All the real animals at the zoo, including monkeys and a tigress, had been smuggled under the border at great expense, he said.
Two genuine zebras died of starvation earlier this year during the Israeli military offensive, he added.
The animal restrictions are part of the Israeli blockade of Gaza, imposed in an attempt to reduce rocket attacks and weaken the leadership of Hamas.
I’ve got a cat that is really a lion, any takers?
A town has spent £5,000 on a new logo which resembles a child’s crayon scribble.
The “visual expression” consisting of a computer-generated, three-dimensional image of dozens of multi-coloured, tangled circles is aim to revamp and improve Burnley’s image. And council bosses are so impressed with the design; they have paid an addition £400 to trademark the logo - preventing other towns from using it.
The design was produced by Burnley Vision Board after it secured a £300,000 grant from North West Development Agency (NWDA). The cash will be used to completely re-brand the Lancashire town.
Critics say the logo resembles a deformed insect, while others believe a three-year-old could have produced the same design.

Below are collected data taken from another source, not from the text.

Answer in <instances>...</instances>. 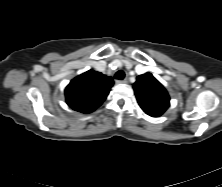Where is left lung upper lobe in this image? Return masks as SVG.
I'll list each match as a JSON object with an SVG mask.
<instances>
[{"mask_svg":"<svg viewBox=\"0 0 222 187\" xmlns=\"http://www.w3.org/2000/svg\"><path fill=\"white\" fill-rule=\"evenodd\" d=\"M133 89L140 107L149 116H161L170 105L168 92L150 73L138 76Z\"/></svg>","mask_w":222,"mask_h":187,"instance_id":"5c2ea615","label":"left lung upper lobe"}]
</instances>
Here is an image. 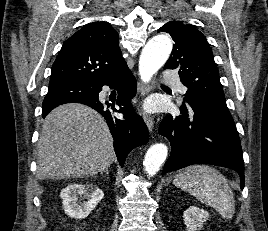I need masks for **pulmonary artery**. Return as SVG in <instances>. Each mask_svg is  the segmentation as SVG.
<instances>
[{
    "label": "pulmonary artery",
    "instance_id": "e3ab8cb5",
    "mask_svg": "<svg viewBox=\"0 0 268 231\" xmlns=\"http://www.w3.org/2000/svg\"><path fill=\"white\" fill-rule=\"evenodd\" d=\"M164 79L171 83L179 93H184L186 91V87L183 84L175 83V80L177 79L175 72L167 71L164 75Z\"/></svg>",
    "mask_w": 268,
    "mask_h": 231
}]
</instances>
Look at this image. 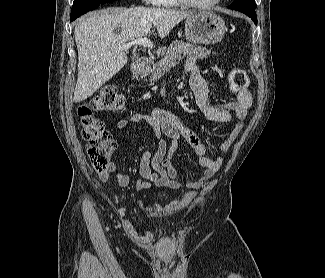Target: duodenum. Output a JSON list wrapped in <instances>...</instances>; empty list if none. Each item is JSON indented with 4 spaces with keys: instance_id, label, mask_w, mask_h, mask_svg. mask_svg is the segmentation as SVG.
I'll return each instance as SVG.
<instances>
[{
    "instance_id": "obj_1",
    "label": "duodenum",
    "mask_w": 325,
    "mask_h": 278,
    "mask_svg": "<svg viewBox=\"0 0 325 278\" xmlns=\"http://www.w3.org/2000/svg\"><path fill=\"white\" fill-rule=\"evenodd\" d=\"M152 66V62L148 58H140L137 60L133 72L135 76H143L144 73Z\"/></svg>"
}]
</instances>
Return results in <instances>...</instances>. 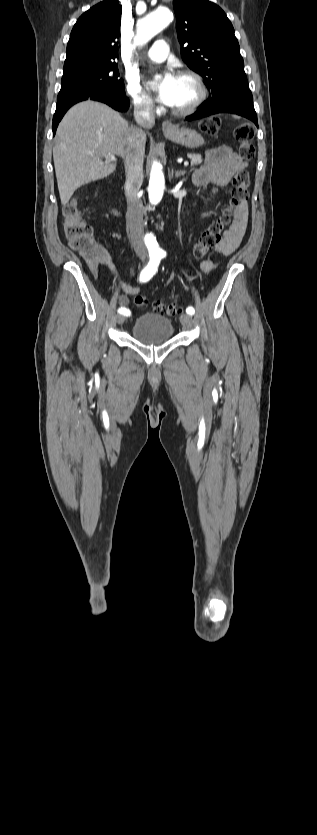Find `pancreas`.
Segmentation results:
<instances>
[{
    "instance_id": "cf45deb5",
    "label": "pancreas",
    "mask_w": 317,
    "mask_h": 835,
    "mask_svg": "<svg viewBox=\"0 0 317 835\" xmlns=\"http://www.w3.org/2000/svg\"><path fill=\"white\" fill-rule=\"evenodd\" d=\"M188 158L192 161L194 165H199L202 163V157L200 154H188Z\"/></svg>"
}]
</instances>
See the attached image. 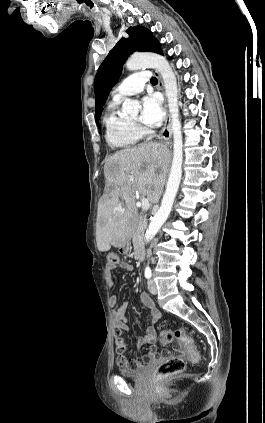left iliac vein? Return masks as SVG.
I'll use <instances>...</instances> for the list:
<instances>
[{"instance_id":"4c4485c4","label":"left iliac vein","mask_w":265,"mask_h":423,"mask_svg":"<svg viewBox=\"0 0 265 423\" xmlns=\"http://www.w3.org/2000/svg\"><path fill=\"white\" fill-rule=\"evenodd\" d=\"M148 289H149L151 294H153V295L157 294L156 284L152 280L148 281Z\"/></svg>"}]
</instances>
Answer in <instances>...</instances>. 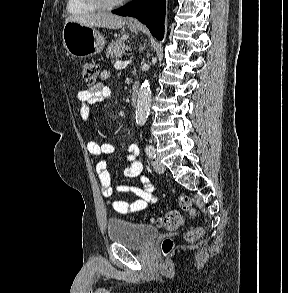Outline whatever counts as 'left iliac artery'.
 <instances>
[{"mask_svg": "<svg viewBox=\"0 0 288 293\" xmlns=\"http://www.w3.org/2000/svg\"><path fill=\"white\" fill-rule=\"evenodd\" d=\"M145 151H146L147 155L149 156V158L153 159L156 157L155 149L152 145L146 146Z\"/></svg>", "mask_w": 288, "mask_h": 293, "instance_id": "1", "label": "left iliac artery"}]
</instances>
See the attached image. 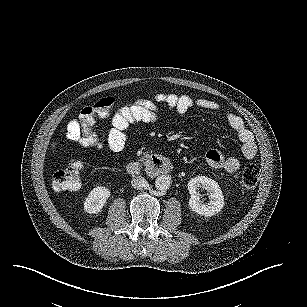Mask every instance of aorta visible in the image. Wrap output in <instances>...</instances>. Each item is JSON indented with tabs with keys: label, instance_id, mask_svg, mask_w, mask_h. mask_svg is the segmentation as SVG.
<instances>
[{
	"label": "aorta",
	"instance_id": "aorta-1",
	"mask_svg": "<svg viewBox=\"0 0 307 307\" xmlns=\"http://www.w3.org/2000/svg\"><path fill=\"white\" fill-rule=\"evenodd\" d=\"M172 180L169 175H160L155 179V187L160 191H166L171 187Z\"/></svg>",
	"mask_w": 307,
	"mask_h": 307
}]
</instances>
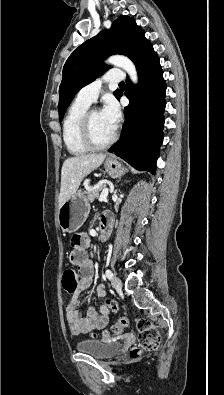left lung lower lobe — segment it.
Instances as JSON below:
<instances>
[{"label":"left lung lower lobe","mask_w":224,"mask_h":395,"mask_svg":"<svg viewBox=\"0 0 224 395\" xmlns=\"http://www.w3.org/2000/svg\"><path fill=\"white\" fill-rule=\"evenodd\" d=\"M134 63L139 76L137 92L127 79L125 96L130 104L124 109L122 137L109 151L137 170L154 174L158 150L163 141L166 84L159 57L151 43L138 54ZM122 95L119 93L117 99Z\"/></svg>","instance_id":"obj_1"}]
</instances>
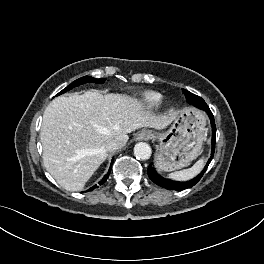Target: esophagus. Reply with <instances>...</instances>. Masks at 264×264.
I'll list each match as a JSON object with an SVG mask.
<instances>
[{
  "label": "esophagus",
  "instance_id": "1",
  "mask_svg": "<svg viewBox=\"0 0 264 264\" xmlns=\"http://www.w3.org/2000/svg\"><path fill=\"white\" fill-rule=\"evenodd\" d=\"M152 136L151 132L149 131H141L140 133H138L135 137V139L137 141H141V140H148L150 139Z\"/></svg>",
  "mask_w": 264,
  "mask_h": 264
}]
</instances>
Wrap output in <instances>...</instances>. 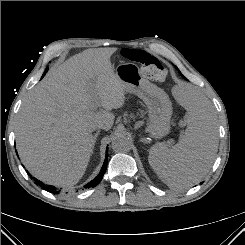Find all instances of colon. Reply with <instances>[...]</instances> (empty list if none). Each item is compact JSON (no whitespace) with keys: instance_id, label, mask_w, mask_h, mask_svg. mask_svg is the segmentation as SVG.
<instances>
[{"instance_id":"1","label":"colon","mask_w":245,"mask_h":245,"mask_svg":"<svg viewBox=\"0 0 245 245\" xmlns=\"http://www.w3.org/2000/svg\"><path fill=\"white\" fill-rule=\"evenodd\" d=\"M123 55L134 62L140 63L144 75L152 80L162 81L167 77V70L158 58L142 50L126 49Z\"/></svg>"}]
</instances>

Burnley Vision Board consists of representatives from organisations within the town, including the council, football club, college and various businesses. The different coloured circles in the emblem are intended to display different aspects of the town. The red bands represent the urban aspect of the town, while the green symbolises the rural areas.
Coun Gordon Birtwistle, leader of Burnley Council, believes it is money well spent, saying the logo signifies Burnley’s intertwining qualities. He said that the council had to act swiftly to trademark the logo as other towns were keen to use it.
A spokesman for Burnley Vision Board said a lot of effort and thought had gone into the logo’s design.
Last year, neighbour Blackburn spent £60,000 on a new logo which was almost identical to one promoting another town.
The council unveiled a heart-shaped letter “B” only to discover later that Barrow, in Cumbria, had the same design to promote the town.
A unique new tennis racquet, which inventors say could revolutionise the game and even eliminate backhand for ambidextrous players, has been launched with two handles at the base.
Dann and Brian Battistone are both professional tennis players, but 36-year-old Brian and Dann, 34, are also ambidextrous.
Now with the help of the unique new type of racquet they may never have to play a backhand again.
American Brian said that for him the backhand might not be necessary anymore thanks to the new racquet.
Brian, who trains in Naples, Italy, said: "I've always been ambidextrous, like my little brother Dann, but we had difficulty in taking advantage of this on the court.
"I think this could revolutionise the sport.
"We met a racquet artisan called Lionel Burt who said he had just invented this special two-handled device for playing tennis.
"Aside from the possibility of always using the forehand, the easiest stroke by definition and also more classic, the basic reason for the invention was to suit players just like us.
Sort of defeats the object doesn’t it.